--- Records to use ---

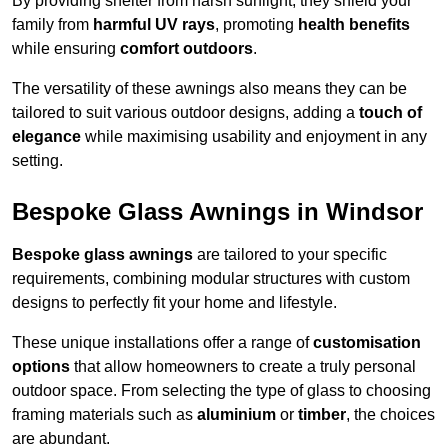
By providing shelter from harsh sunlight, they shield your
family from
harmful UV rays
, promoting
health benefits
while ensuring
comfort outdoors
.
The versatility of these awnings also means they can be
tailored to suit various outdoor designs, adding a
touch of
elegance
while maximising usability and enjoyment in any
setting.
Bespoke Glass Awnings in Windsor
Bespoke glass awnings
are tailored to your specific
requirements, combining modular structures with custom
designs to perfectly fit your home and lifestyle.
These unique installations offer a range of
customisation
options
that allow homeowners to create a truly personal
outdoor space. From selecting the type of glass to choosing
framing materials such as
aluminium
or
timber
, the choices
are abundant.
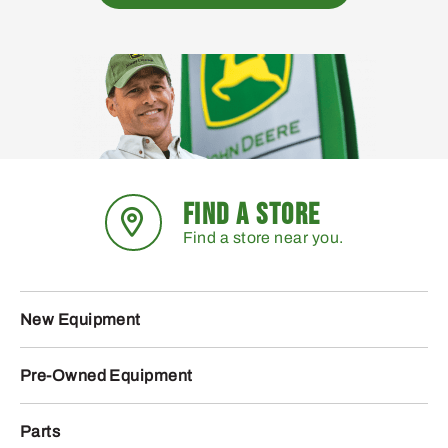
FIND A STORE
Find a store near you.
New Equipment
Pre-Owned Equipment
Parts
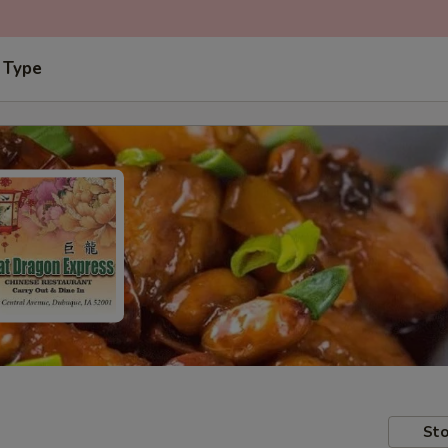
 Type
Sto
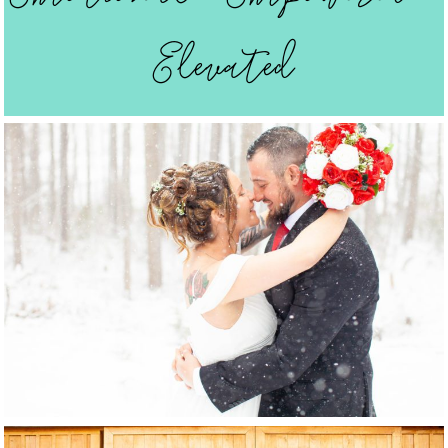
Elevated
Weddings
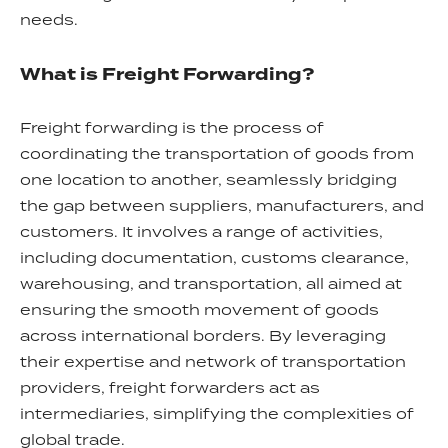
needs.
What is Freight Forwarding?
Freight forwarding is the process of
coordinating the transportation of goods from
one location to another, seamlessly bridging
the gap between suppliers, manufacturers, and
customers. It involves a range of activities,
including documentation, customs clearance,
warehousing, and transportation, all aimed at
ensuring the smooth movement of goods
across international borders. By leveraging
their expertise and network of transportation
providers, freight forwarders act as
intermediaries, simplifying the complexities of
global trade.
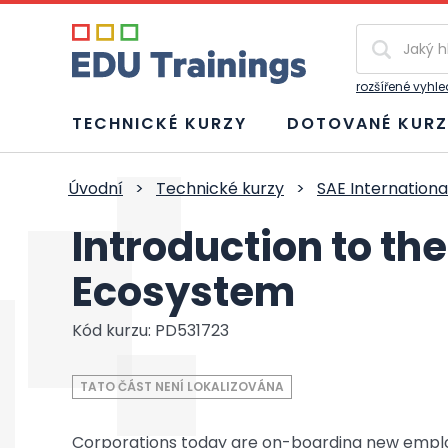
Vyhledávání
rozšířené vyhl
TECHNICKÉ KURZY
DOTOVANÉ KURZ
Úvodní
>
Technické kurzy
>
SAE Internationa
Introduction to th
Ecosystem
Kód kurzu: PD531723
TATO ČÁST NENÍ LOKALIZOVÁNA
Corporations today are on-boarding new employee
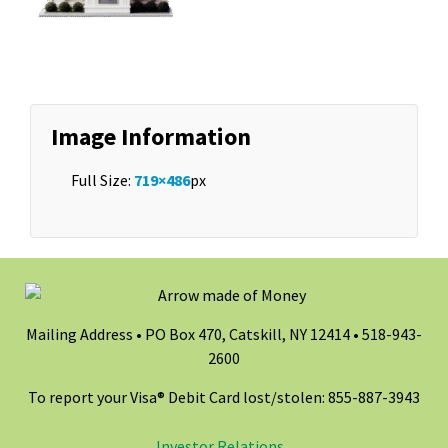
Image Information
Full Size:
719×486
px
Mailing Address • PO Box 470, Catskill, NY 12414 •
518-943-
2600
To report your Visa® Debit Card lost/stolen: 855-887-3943
Investor Relations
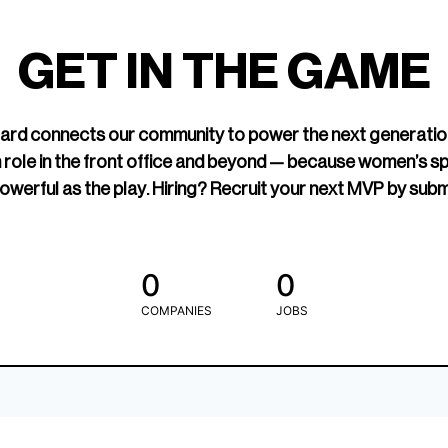
led Hockey
sports media cov
TOGETHXR exist
GET IN THE GAME
change that.
rd connects our community to power the next generatio
 role in the front office and beyond — because women’s s
owerful as the play. Hiring? Recruit your next MVP by subm
0
0
COMPANIES
JOBS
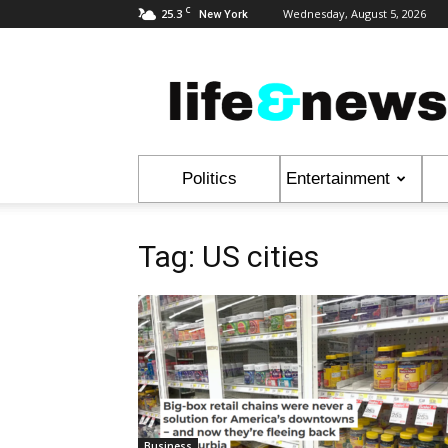
C
25.3
Wednesday, August 5, 2026
New York
Life
&
News
Politics
Entertainment
Tag: US cities
Business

---

## [Task directions]
Please count the lines above that contain the string "next" and reply with the number alone.

## [Response to this task]
2